## What needs to be done
Restate the following entries exactly. Keep the pictures out.
[[ Material for the task open ]]
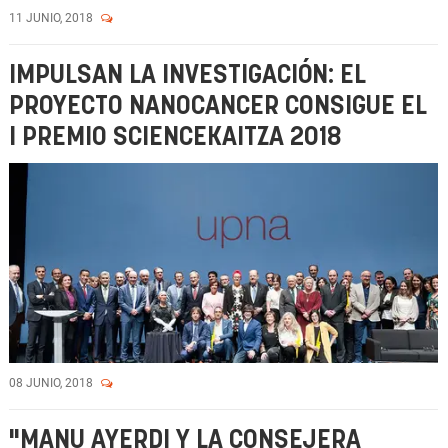
11 JUNIO, 2018
IMPULSAN LA INVESTIGACIÓN: EL
PROYECTO NANOCANCER CONSIGUE EL
I PREMIO SCIENCEKAITZA 2018
08 JUNIO, 2018
"MANU AYERDI Y LA CONSEJERA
[[ Material for the task closed ]]
## Output below
11 JUNIO, 2018
IMPULSAN LA INVESTIGACIÓN: EL
PROYECTO NANOCANCER CONSIGUE EL
I PREMIO SCIENCEKAITZA 2018
08 JUNIO, 2018
"MANU AYERDI Y LA CONSEJERA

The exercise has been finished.